Original assignee: International Business Machines Corp
Current assignee: International Business Machines Corp
Priority date: 2002-07-15
Filing date: 2002-07-15
Publication date: 2004-01-15

Abstract

A method and machine readable storage for specifying a query and determining the geographic location of a communication device. The query and geographic location are incorporated into a message digest, which can be a hash. At least one network node, which can be an additional communication device, is determined and the message digest is sent to the network node using a peer to peer protocol. Geographic locations of the communication device and/or the network node can be determined by a positioning system, such as a mobile positioning center and/or a global positioning satellite. The network node can compare the geographic location of the communication device to a geographic location of the network node and generate a location comparison. The network node then can perform at least one processing step responsive to the query and the location comparison. For example, the network node can forward the message digest to at least one additional network node.

Description

BACKGROUND OF THE INVENTION

1. Technical Field

This invention relates to the field of network communications, and more particularly, to peer to peer network solutions.
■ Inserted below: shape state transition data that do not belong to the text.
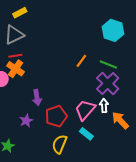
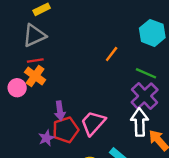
orange line: (81, 61) -> (112, 54), moved
white arrow: (104, 106) -> (140, 122), size x1.6
pink trapezoid: (85, 110) -> (93, 123), moved
red pentagon: (56, 116) -> (66, 130), moved

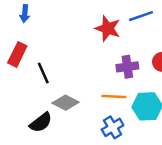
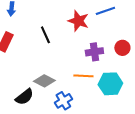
black line: (43, 73) -> (45, 35), moved
blue cross: (113, 127) -> (63, 101), moved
2. Description of the Related Art

Peer to peer networking protocols, such as Gnutella, FreeNet, BEEP, MIME, SOAP and TCP, provide unique file sharing capabilities among Internet users and facilitate the implementation of distributed computing. Accordingly, peer to peer networking protocols have become quite pervasive in recent years. Moreover, the use of peer to peer networks is likely to expand as the technology continues to evolve. For example, new technologies based on peer to peer networking are embodied in the recently announced Grid Computing initiative sponsored by IBM and the Web services initiatives sponsored by the Web Services Interoperability Organization.

Essentially, peer to peer communications leverages Internet technology to allow devices in a network to operate as both clients and servers where the functionality and capability of each device is not limited by its place in a network hierarchy. In general, peer to peer implies that there is no central server used for routing, locating, and transporting messages or traffic, although this is not necessarily always the case. For example, some protocols rely upon a central directory structure for queries by computers looking for specific content. Once the requested content is located in the directory, however, the source of the content and the requester of the content operate as peers such that content can be shared among the peer to peer nodes without interaction with a central server.
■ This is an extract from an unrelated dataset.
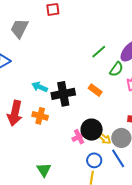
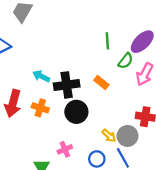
green line: (99, 52) -> (107, 41), turned -56
black circle: (92, 130) -> (76, 112), moved
pink cross: (79, 137) -> (65, 149), moved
On the other hand, other protocols implement true peer to peer solutions without the need for a central directory structure. In one solution, for example, a request to find content is sent to a first identified network node using one of many techniques known in the art, such as storing in each client a set of start nodes accessible by clients. The content request can specify search parameters or a query. A client can cycle through the set of start nodes and sequentially ping each start node until a response is received, at which time the client can forward the content request to the responding start node. If the responding start node is not able to satisfy the request, the responding start node can send the content request out to other nodes in the responding node's directory. These remote nodes then search to determine if the requested content is contained in local directories associated with the remote nodes. If not, the remote nodes can forward the request on to a next set of nodes.

Peer to peer protocols commonly include time to live (TTL) parameters in content requests where each node decrements a TTL counter by 1 each time a content request is forwarded to new nodes. This process continues until the TTL counter becomes equal to zero, a point at which the content request is no longer propagated. Thus, the TTL parameter prevents an endless search for content that might not be available in the search path.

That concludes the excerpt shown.